We'll see you again in a bit.


{BREAK}

          [Seated next to Professor Eisengel, or across a lab table from him, is a second person.  He's a snooty, know-it-all type with a bow tie and affected Boston accent.]

PROFESSOR EISENGEL:
Joining us now is our resident expert on fantasy and science-fiction films, Doctor Mark.

DOCTOR MARK:
Hello.

P.E.:
What fascinating bits of trivia do you have for us concerning tonight's film?

D.M.:
Ahemm . . . well, if you'll watch the second scene after we go back to the film -- that's the scene featuring the two nuns in the airplane -- you'll notice that about halfway through the scene, the picture jerks as if badly spliced, and you lose a word or two of dialogue --

P.E.
[butting in]:
Hey, you know, I screened that film here at the station just yesterday afternoon, and  I noticed that splice, and it really set my teeth on edge.

D.M.
[trying to continue his lecture]:
Yes, well, as I said --

P.E.
[interrupting again without noticing he's doing it]:
-- and I would have tried to get another print sent in from the film distributor, but there wasn't enough time for them to ship us another one.

D.M.
[managing to slip in between when P.E. takes a breath]:
Yes, well, it wouldn't have done you any good.

P.E.
[brought up short]:
No?

D.M.:
No.  That splice is extant in all prints of the film, and for a very fascinating reason, too.

P.E.:
Go on!  This is . . . fascinating.

D.M.
[patiently]:
I'm trying to.
            Yes, well, the story behind that splice goes like this.  The director, Bingham Flitmoor, was in the cutting room with his film editor, Randall Skontich.  They had come to this point in the film.  Now, Skontich had, just the week before, finalized his divorce decree from starlet Leticia Lakelimb.  It had been a dreadful, messy affair, with accusations on both sides of emotional and physical abuse.  Some of these allegations even involved MacTeague, Skontich's Irish Wolfhound.  He was right there in the cutting room with his master, as was his wont.
            Anyway, as they ran this particular scene through the film editing apparatus, the voice of the older nun in this airplane scene must have reminded the dog MacTeague of Miss Lakelimb's own voice, for the beast went wild!

P.E.:
You mean . . .

D.M.:
Yes.  The dog tore into that film like, in the immortal words of Bill Haley and His Comets, "like a one-eyed cat peepin' in a sea-food store."  Now Flitmoor, the director, had his cherrywood cane with him, and in the commotion knocked both Skontich and the dog quite senseless.  He had them dragged from the cutting room and assembled the scene himself.

P.E.:
So, that glitch in the film . . .

D.M.
[concluding triumphantly]:
 . . . is where the damned dog bit the film in two!

P.E.
[marveling to himself]:
I can't believe this!  This is great!

D.M.:
And what's more, several influential film critics took the rough splice as a deliberate artistic statement.  One writer said -- and I quote -- "This deconstructional technical intrusion illustrates Flitmoor's underlying theme of the transparent pretense evident in the characters' interpersonal relationships."

P.E.:
Fascinating!

D.M.:
So now, let's watch the film, and be careful not to miss the scene involving the two nuns in the airplane.

P.E.:
All right.  Thank you, Dr.
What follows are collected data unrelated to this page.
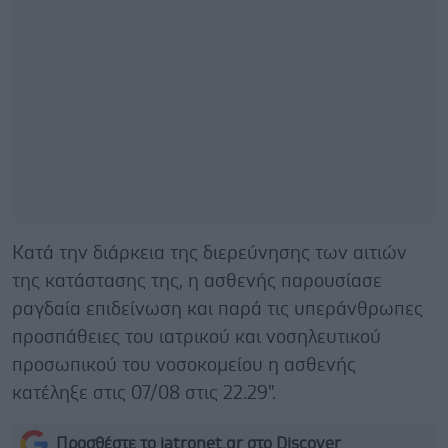
Κατά την διάρκεια της διερεύνησης των αιτιών
της κατάστασης της, η ασθενής παρουσίασε
ραγδαία επιδείνωση και παρά τις υπεράνθρωπες
προσπάθειες του ιατρικού και νοσηλευτικού
προσωπικού του νοσοκομείου η ασθενής
κατέληξε στις 07/08 στις 22.29".
Προσθέστε το iatronet.gr στο Discover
Mark.

D.M.:
Thenk yew.


{BREAK}


            [FADE IN.  Professor Eisengel is sitting at his computer center busily typing in stuff.  Evidently he hits a wrong key, for all of a sudden we hear a dreadful electronic squeal, followed by a loud sound-effects recording of a car crash.  P.E. yanks his hands away from the keys and starts cursing in technobabble.]

PROFESSOR EISENGEL
Drat!  That crummy ratzle-fratzing frackabrack [etc.]

            [Suddenly he looks up and notices the camera.  Embarrassed at having been caught in a human weakness, he apologizes.]

Umm, hi there!  Sorry, I didn't know I was "on."  Now you know why we call it a cursor, eh?  Grrr . . . two day's work gone --  shot -- kaput -- down the tubes!  Well, I guess nowadays they use chips, not tubes!